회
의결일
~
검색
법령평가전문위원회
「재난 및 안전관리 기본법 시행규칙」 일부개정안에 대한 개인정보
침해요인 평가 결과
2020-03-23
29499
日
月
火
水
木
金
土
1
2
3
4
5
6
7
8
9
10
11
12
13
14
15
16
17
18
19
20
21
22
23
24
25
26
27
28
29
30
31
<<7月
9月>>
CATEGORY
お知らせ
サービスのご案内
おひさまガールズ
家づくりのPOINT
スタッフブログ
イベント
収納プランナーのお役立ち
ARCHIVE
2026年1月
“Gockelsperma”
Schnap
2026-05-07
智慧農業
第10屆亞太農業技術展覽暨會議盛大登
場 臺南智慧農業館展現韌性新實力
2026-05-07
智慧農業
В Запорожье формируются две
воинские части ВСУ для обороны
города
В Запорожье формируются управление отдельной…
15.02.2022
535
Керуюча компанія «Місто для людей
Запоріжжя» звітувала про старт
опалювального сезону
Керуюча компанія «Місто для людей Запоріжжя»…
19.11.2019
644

──────────

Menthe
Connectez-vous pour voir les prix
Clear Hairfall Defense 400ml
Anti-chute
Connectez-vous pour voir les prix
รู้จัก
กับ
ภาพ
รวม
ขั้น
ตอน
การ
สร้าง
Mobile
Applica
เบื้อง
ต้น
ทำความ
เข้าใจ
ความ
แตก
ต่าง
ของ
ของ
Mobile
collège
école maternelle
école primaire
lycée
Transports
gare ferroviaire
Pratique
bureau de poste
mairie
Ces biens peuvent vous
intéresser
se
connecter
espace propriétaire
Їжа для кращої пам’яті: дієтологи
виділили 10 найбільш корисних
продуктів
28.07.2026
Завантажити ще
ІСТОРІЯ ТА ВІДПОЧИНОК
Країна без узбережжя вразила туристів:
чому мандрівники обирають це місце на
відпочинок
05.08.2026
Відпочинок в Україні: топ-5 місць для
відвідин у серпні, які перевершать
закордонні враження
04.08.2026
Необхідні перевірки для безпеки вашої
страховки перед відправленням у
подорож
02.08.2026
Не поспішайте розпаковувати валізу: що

──────────

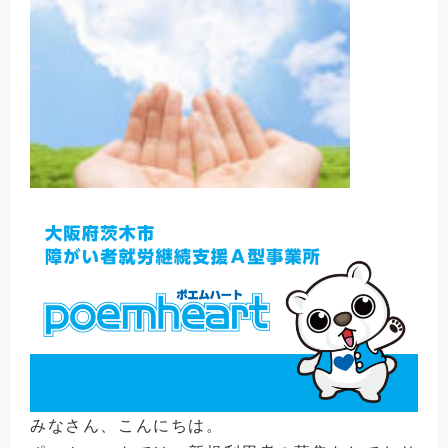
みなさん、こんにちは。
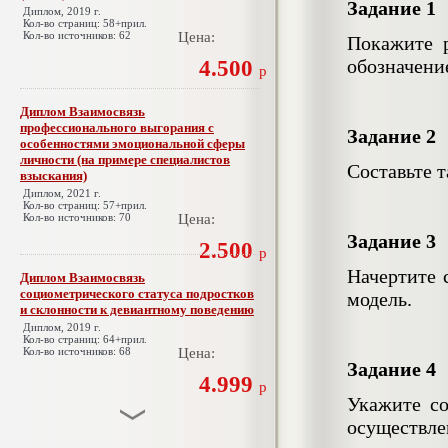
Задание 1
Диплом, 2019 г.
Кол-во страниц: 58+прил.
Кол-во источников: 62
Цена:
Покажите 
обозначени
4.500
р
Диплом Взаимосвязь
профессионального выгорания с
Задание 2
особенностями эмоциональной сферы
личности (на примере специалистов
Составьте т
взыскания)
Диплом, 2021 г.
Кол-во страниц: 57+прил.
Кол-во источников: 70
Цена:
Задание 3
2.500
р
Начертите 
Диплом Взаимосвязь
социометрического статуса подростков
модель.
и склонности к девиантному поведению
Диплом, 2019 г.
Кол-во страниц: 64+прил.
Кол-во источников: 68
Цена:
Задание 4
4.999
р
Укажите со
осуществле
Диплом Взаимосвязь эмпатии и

──────────

--- PROBLEM STATEMENT ---
Reply with one number: the count of lines in the entries that include the word "Керуюча".

--- SOLUTION BELOW ---
2